La ministra de Salud Pública, María Teresa Barán, reveló que el Estado destina en promedio USD 130 millones al año para dar cumplimiento a resoluciones judiciales relacionadas con amparos, principalmente para la provisión de medicamentos de alto costo. Explicó que durante el 2025 se registraron 1.500 amparos, mientras que hasta julio de este año ya fueron presentados 500 nuevos recursos, lo que evidencia la creciente presión sobre el presupuesto sanitario.
En ese contexto, la ministra respaldó el estudio del proyecto de ley que establece un régimen presupuestario específico para los gastos derivados de los amparos judiciales y crea la Comisión Nacional de Evaluación y el Registro de Amparos en Emergencias Médicas. Según indicó, la iniciativa busca dotar de mayor previsibilidad al financiamiento de estos casos y optimizar el uso de los recursos públicos sin afectar la atención de los pacientes que requieren tratamientos de alta complejidad.
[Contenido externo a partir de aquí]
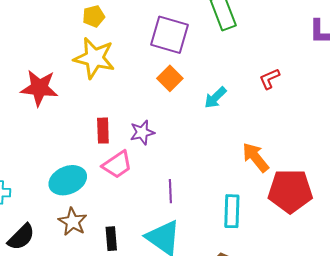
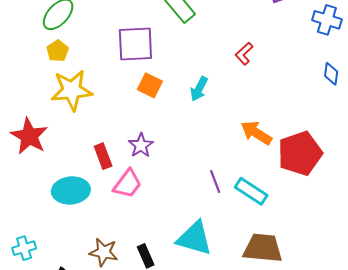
red star: (39, 88) -> (29, 136), turned -30
cyan ellipse: (68, 180) -> (71, 190), moved, turned 36
purple line: (170, 191) -> (215, 182), moved
cyan rectangle: (232, 211) -> (251, 191), turned -40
Barán también se refirió a la huelga anunciada por los gremios médicos y aseguró que el Gobierno mantiene abierto el diálogo para evitar la medida de fuerza. Si bien reconoció la legitimidad del reclamo por mejores salarios, aclaró que una eventual recomposición salarial depende del Ministerio de Economía y Finanzas. No obstante, destacó que el Ejecutivo ya adoptó medidas para flexibilizar los horarios laborales, permitiendo que los profesionales incrementen sus ingresos, y anunció una nueva reunión con los representantes del sector en busca de alcanzar un acuerdo que permita garantizar la continuidad de los servicios de salud.